Similar to skydiving, space diving is the act of jumping from an aircraft or spacecraft in near space and falling towards Earth. The Kármán line is a common definition as to where space begins, 100 km (62 mi) above sea level. This definition is accepted by the Fédération Aéronautique Internationale (FAI), which is an international standard setting and record-keeping body for aeronautics and astronautics. The United States Air Force uses 50 nautical miles (300,000 feet) to award astronaut wings.

No successful space dives (above 100 km) have been completed to date. Alan Eustace holds the current world record for highest and longest-distance free fall jump, which he set in 2014 when he jumped from 135898 ft. Higher jumps from the mesosphere or thermosphere have yet to be successfully performed, though Orbital Outfitters, now defunct, was working to create a suit intended to enable space diving. Space diving from beyond the stratosphere was first imagined in 1934, appearing in E. E. Smith's science fiction novel Triplanetary.

==History==
In the Second World War, flying aircraft at altitudes above 40,000 feet (12 km) had become commonplace. The US Air Force conducted research to find out how aircrew could be safely recovered during aircraft malfunctions at those altitudes from 1943. Military aircraft capable of flying in near space were developed and used soon after the war, presenting the Air Force with the challenge of dealing with bailout scenarios at very high altitudes. During Project High Dive, during which the Air Force dropped anthropomorphic measuring devices from extreme altitudes, it found out that the low air density caused the dummies to enter a violent spin that is unsurvivable for humans. This and the beginning of the Space Race prompted the Air Force to move ahead with Project Excelsior, testing the effects of space-like environments on humans. This project would result in the first stratospheric dive in history.

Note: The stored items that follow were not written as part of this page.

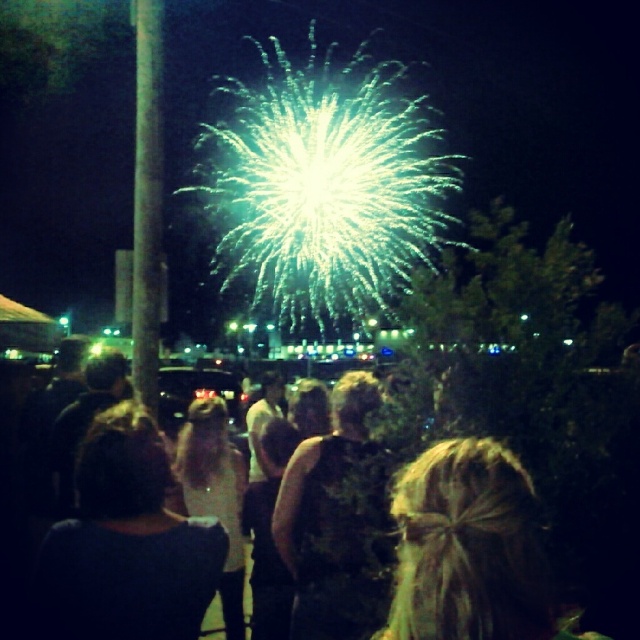 Question: Does smooth metallic pole at left appear over black fabric crowd at center?

Choices:
 (A) yes
 (B) no

Answer: (A)

Question: Among these objects, which one is farthest from the camera?

Choices:
 (A) smooth metallic pole at left
 (B) black fabric crowd at center

Answer: (A)

Question: Does smooth metallic pole at left have a greater width compared to black fabric crowd at center?

Choices:
 (A) no
 (B) yes

Answer: (B)

Question: Is smooth metallic pole at left to the right of black fabric crowd at center from the viewer's perspective?

Choices:
 (A) yes
 (B) no

Answer: (B)

Question: Which point is farther to the camera?

Choices:
 (A) black fabric crowd at center
 (B) smooth metallic pole at left

Answer: (B)

Question: Among these objects, which one is nearest to the camera?

Choices:
 (A) smooth metallic pole at left
 (B) black fabric crowd at center

Answer: (B) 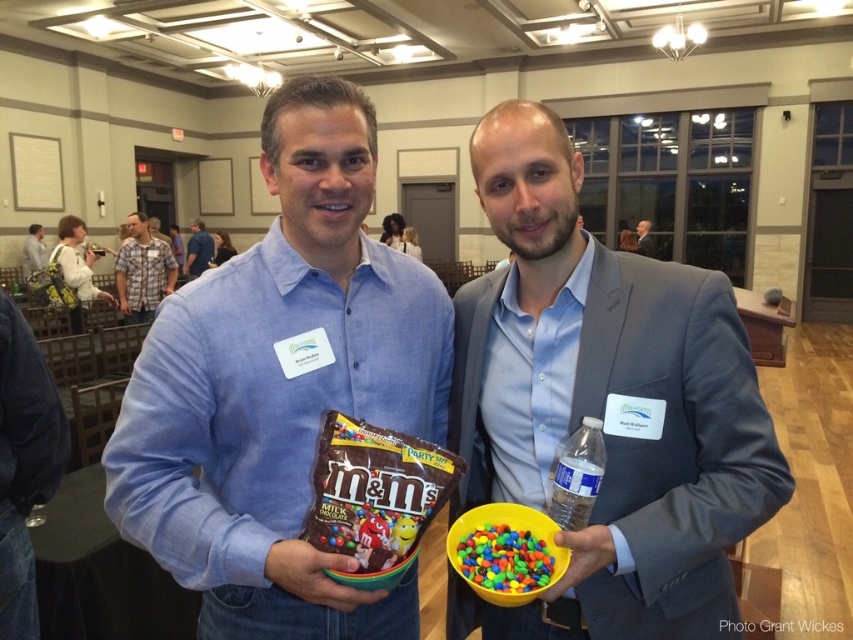 You are organizing a photo shoot and need to ensure that the light blue shirt at center and the dark gray suit at upper right are visible in the frame. Given their sizes, which clothing item requires more horizontal space to fully capture in the photo?

The light blue shirt at center requires more horizontal space because its width surpasses that of the dark gray suit at upper right.

You are a photographer at a networking event. You need to capture a photo of the matte blue shirt at center and the plaid cotton shirt at upper left. Which one is closer to the camera?

The matte blue shirt at center is closer to the camera because it is in front of the plaid cotton shirt at upper left. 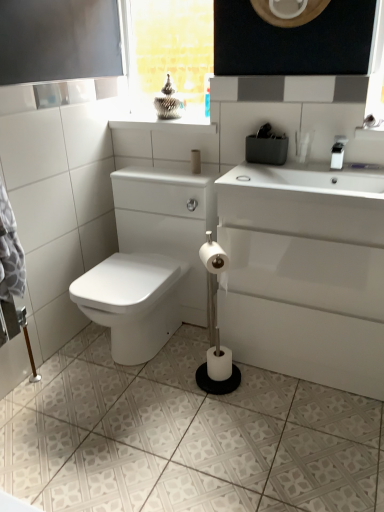 Image resolution: width=384 pixels, height=512 pixels. Identify the location of vacant space behind white matte toilet paper at center, which is the second toilet paper from back to front. (193, 351). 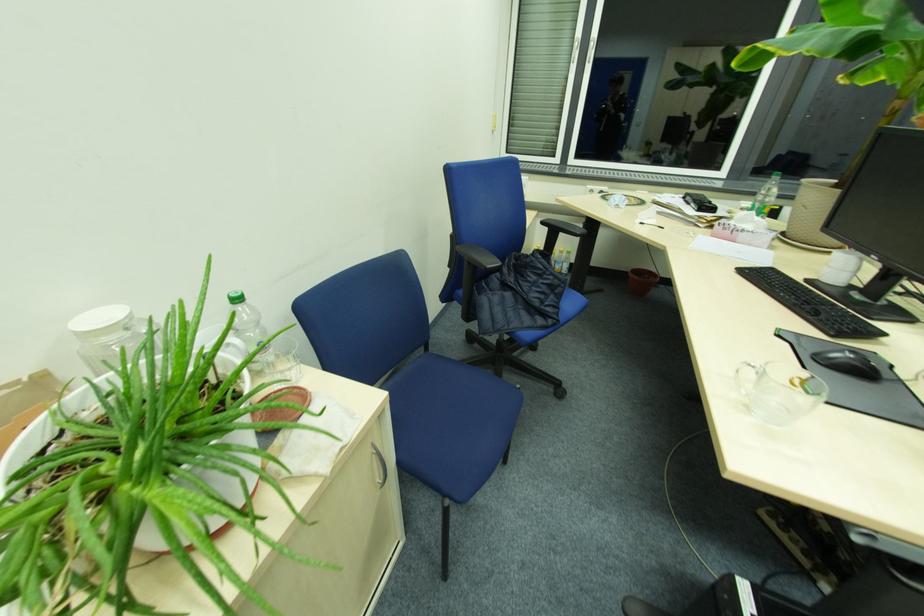 Image resolution: width=924 pixels, height=616 pixels. What do you see at coordinates (380, 464) in the screenshot?
I see `a silver cabinet handle` at bounding box center [380, 464]. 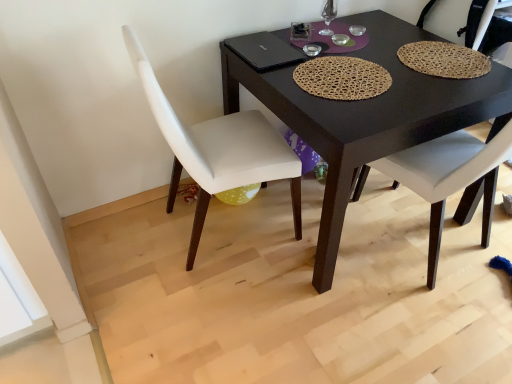 Question: Is black matte table at center smaller than white leather chair at center, which ranks as the second chair in left-to-right order?

Choices:
 (A) yes
 (B) no

Answer: (B)

Question: Can you confirm if black matte table at center is bigger than white leather chair at center, which ranks as the second chair in left-to-right order?

Choices:
 (A) yes
 (B) no

Answer: (A)

Question: Is black matte table at center to the right of white leather chair at center, the 1th chair from the right, from the viewer's perspective?

Choices:
 (A) yes
 (B) no

Answer: (B)

Question: Is black matte table at center in contact with white leather chair at center, which ranks as the second chair in left-to-right order?

Choices:
 (A) yes
 (B) no

Answer: (B)

Question: From a real-world perspective, is black matte table at center positioned over white leather chair at center, the 1th chair from the right, based on gravity?

Choices:
 (A) yes
 (B) no

Answer: (B)

Question: From a real-world perspective, is white leather chair at center, the 1th chair from the right, positioned above or below black matte table at center?

Choices:
 (A) above
 (B) below

Answer: (A)

Question: From their relative heights in the image, would you say white leather chair at center, the 1th chair from the right, is taller or shorter than black matte table at center?

Choices:
 (A) short
 (B) tall

Answer: (B)

Question: Considering their positions, is white leather chair at center, the 1th chair from the right, located in front of or behind black matte table at center?

Choices:
 (A) front
 (B) behind

Answer: (B)

Question: In the image, is white leather chair at center, which ranks as the second chair in left-to-right order, on the left side or the right side of black matte table at center?

Choices:
 (A) right
 (B) left

Answer: (A)

Question: Is white leather chair at center, the 1th chair from the right, situated inside white leather chair at lower left, the 2th chair when ordered from right to left, or outside?

Choices:
 (A) inside
 (B) outside

Answer: (B)

Question: Considering the positions of white leather chair at center, the 1th chair from the right, and white leather chair at lower left, the 1th chair positioned from the left, in the image, is white leather chair at center, the 1th chair from the right, taller or shorter than white leather chair at lower left, the 1th chair positioned from the left,?

Choices:
 (A) short
 (B) tall

Answer: (A)

Question: Is white leather chair at center, which ranks as the second chair in left-to-right order, to the left or to the right of white leather chair at lower left, the 1th chair positioned from the left, in the image?

Choices:
 (A) left
 (B) right

Answer: (B)

Question: Does point (430, 3) appear closer or farther from the camera than point (166, 203)?

Choices:
 (A) closer
 (B) farther

Answer: (A)

Question: Looking at the image, does black matte table at center seem bigger or smaller compared to white leather chair at center, the 1th chair from the right?

Choices:
 (A) small
 (B) big

Answer: (B)

Question: From the image's perspective, is black matte table at center located above or below white leather chair at center, the 1th chair from the right?

Choices:
 (A) above
 (B) below

Answer: (B) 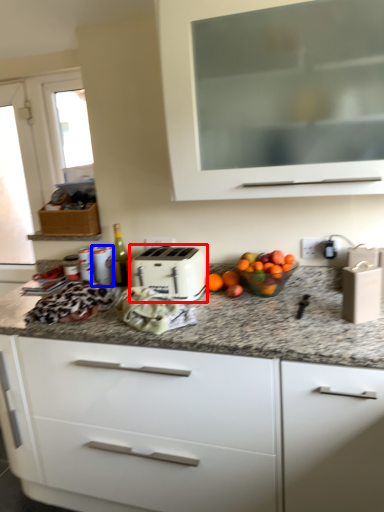 Question: Which point is further to the camera, toaster (highlighted by a red box) or appliance (highlighted by a blue box)?

Choices:
 (A) toaster
 (B) appliance

Answer: (B) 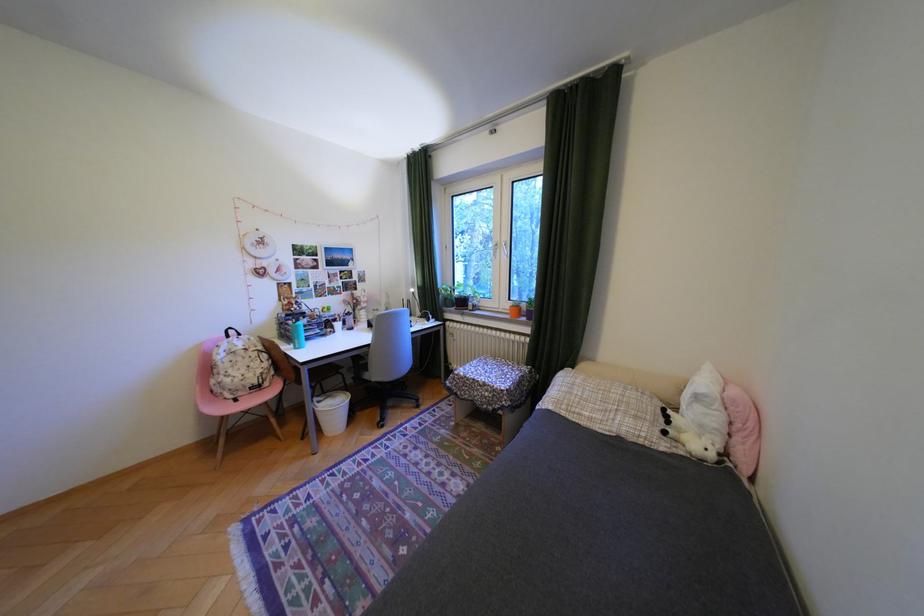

Colonel Joseph William Kittinger II (July 27, 1928 - December 9, 2022) in Tampa, Florida, United States a former command pilot, career military officer and retired Colonel in the United States Air Force, dived from a high-altitude balloon three times for this project from 1959. In 1960, he set a record for the highest, longest-distance, and longest-duration skydive, from a height greater than 31 km.

On 1 November 1962, Yevgeni Andreyev and Pyotr Dolgov ascended from Volsk, near Saratov, undertaking a similar project for the Soviet Air Force. Under what was known as the VOLGA program, Andreyev jumped from the capsule at 83523 ft and free fell 80380 ft before successfully deploying his parachute. Dolgov remained in the capsule and ascended to 93970 ft. Dolgov was primarily testing an experimental pressure suit, and would have deployed a drogue chute like Kittinger's earlier jump. As he exited the gondola, he struck his helmet which created a pin sized hole, leading to suit depressurization and his death.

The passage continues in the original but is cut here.